Le premier enregistrement du programme, pour Decca dans les années soixante-dix, a un son résolument moins clair, la présente interprétation gagnant en impétuosité ce qu'elle perd en profondeur. En remettant sur le métier la belle ouvrage, et au format SACD s'il vous plait, Zubin Mehta à la tête du Bayerische Staatsorchester propose une (re)lecture toute en subtilité de ces deux œuvres essentielles du répertoire classique du XXe siècle, qui s'impose sur la précédente version et sur bien des enregistrements concurrents (et notamment sur la lecture souvent âpre de Boulez chez Sony/BMG).

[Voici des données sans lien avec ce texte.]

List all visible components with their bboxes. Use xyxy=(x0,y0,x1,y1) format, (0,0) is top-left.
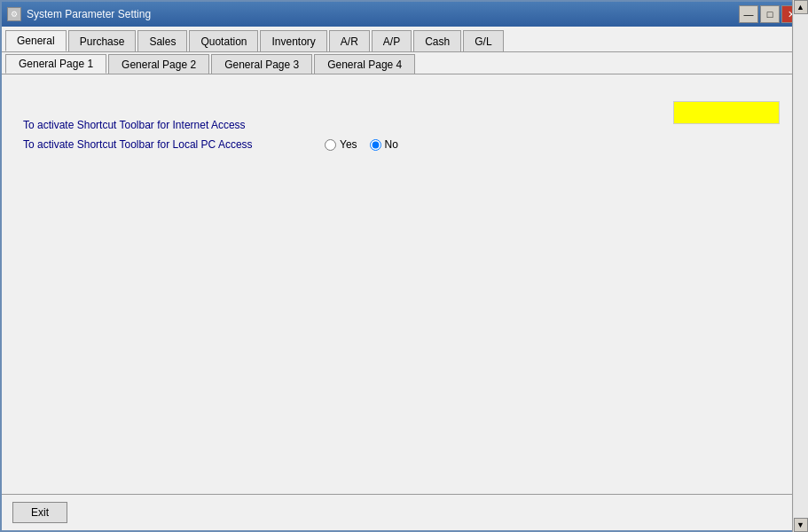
tab-ar[interactable]: A/R xyxy=(329,30,370,51)
internet-label: To activate Shortcut Toolbar for Interne… xyxy=(23,119,325,131)
bottom-bar: Exit xyxy=(2,494,806,530)
tab-ap[interactable]: A/P xyxy=(372,30,412,51)
tab-general-page4[interactable]: General Page 4 xyxy=(314,54,415,74)
title-bar: ⚙ System Parameter Setting — □ ✕ xyxy=(2,2,806,27)
radio-no-option[interactable]: No xyxy=(370,138,398,151)
window-title: System Parameter Setting xyxy=(27,8,739,20)
local-radio-group: Yes No xyxy=(325,138,398,151)
top-tab-bar: General Purchase Sales Quotation Invento… xyxy=(2,27,806,52)
maximize-button[interactable]: □ xyxy=(760,5,780,23)
main-window: ⚙ System Parameter Setting — □ ✕ General… xyxy=(0,0,808,532)
radio-yes-label: Yes xyxy=(340,138,357,151)
tab-general[interactable]: General xyxy=(5,30,67,51)
radio-yes-option[interactable]: Yes xyxy=(325,138,357,151)
tab-cash[interactable]: Cash xyxy=(413,30,461,51)
radio-no-label: No xyxy=(385,138,398,151)
minimize-button[interactable]: — xyxy=(739,5,758,23)
radio-no[interactable] xyxy=(370,139,381,151)
yellow-highlight xyxy=(673,101,780,124)
tab-quotation[interactable]: Quotation xyxy=(189,30,258,51)
local-label: To activate Shortcut Toolbar for Local P… xyxy=(23,138,325,151)
tab-purchase[interactable]: Purchase xyxy=(68,30,137,51)
content-wrapper: To activate Shortcut Toolbar for Interne… xyxy=(2,74,806,494)
local-row: To activate Shortcut Toolbar for Local P… xyxy=(23,138,785,151)
window-icon: ⚙ xyxy=(7,7,21,21)
radio-yes[interactable] xyxy=(325,139,336,151)
main-content: To activate Shortcut Toolbar for Interne… xyxy=(2,74,806,494)
tab-gl[interactable]: G/L xyxy=(463,30,503,51)
scroll-track xyxy=(794,74,807,494)
tab-general-page2[interactable]: General Page 2 xyxy=(108,54,209,74)
tab-sales[interactable]: Sales xyxy=(137,30,187,51)
tab-inventory[interactable]: Inventory xyxy=(260,30,326,51)
tab-general-page3[interactable]: General Page 3 xyxy=(211,54,312,74)
sub-tab-bar: General Page 1 General Page 2 General Pa… xyxy=(2,52,806,74)
internet-row: To activate Shortcut Toolbar for Interne… xyxy=(23,119,785,131)
tab-general-page1[interactable]: General Page 1 xyxy=(5,54,106,74)
exit-button[interactable]: Exit xyxy=(12,502,67,523)
scrollbar: ▲ ▼ xyxy=(792,74,806,494)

Un cas de conscience se pose au musicien et au mélomane concernant La Nuit transfigurée : l'œuvre est à l'origine un sextuor à cordes, écrit en 1899, puis révisé en 1917 et 1943 sous la forme d'une pièce orchestrale. Mehta propose ici la version définitive où le grand orchestre à cordes permet de mesurer le lyrisme wagnérien du premier Schönberg, mais non de vraiment saisir l'intensité immédiate que rend parfaitement le sextuor. On comprendra que l'idéal est de posséder les deux versions. Dans cette lecture, l'œuvre du Viennois, écrite sur la base d'un poème de Richard Dehmel, présente une cohérence linéaire qui la rapproche de la musique à programme, sans négliger la prétention du compositeur à écrire une forme de musique pure : on se délecte de ce Schönberg si écorché, si romantique, et au lyrisme magistral. Composée de quatre sections lentes – Grave, Poco Adagio, Adagio, Adagio molto tranquillo –, Verklärte Nacht est un voyage angoissant et jubilatoire dans les tréfonds de l'âme humaine, toujours au bord de la rupture. On connaît mal le propos du poème de Dehmel, et c'est un tort, car il nous permet de bien saisir les ressorts dramatiques de l'œuvre : l'histoire est vieille – et belle – comme le monde : un couple d'amoureux marche dans la nuit, « Deux êtres cheminent par le bois dépouillé et froid », et la jeune femme annonce à son amant qu'elle est enceinte d'un autre homme que lui. Son nouvel amant accepte alors tendrement de recevoir l'enfant comme étant le sien, et donc de le transfigurer, selon le mot de Dehmel. À une thématique d'une telle gravité, le compositeur répond par une partition certes grave mais aussi elle-même transfigurée, creuset infini de ses influences musicales et du son austro-allemand de la fin du XIXe siècle, plein des lyrismes aériens ou épais de Brahms, Bruckner, Mahler et Wagner.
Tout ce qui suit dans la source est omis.